** What is needed **
Leave out the pictures and repeat everything else in the records exactly.

** Record extracts **
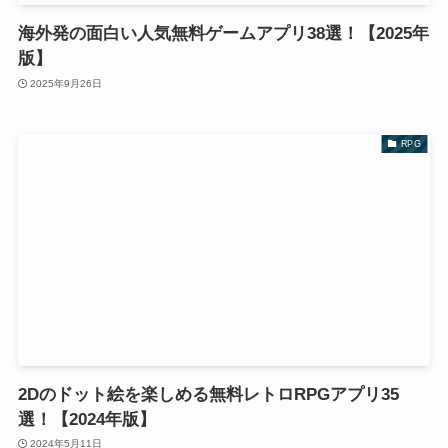
海外発の面白い人気無料ゲームアプリ38選！【2025年
版】
2025年9月26日
RPG
2Dのドット絵を楽しめる無料レトロRPGアプリ35
選！【2024年版】
2024年5月11日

** Output below **
海外発の面白い人気無料ゲームアプリ38選！【2025年
版】
2025年9月26日
RPG
2Dのドット絵を楽しめる無料レトロRPGアプリ35
選！【2024年版】
2024年5月11日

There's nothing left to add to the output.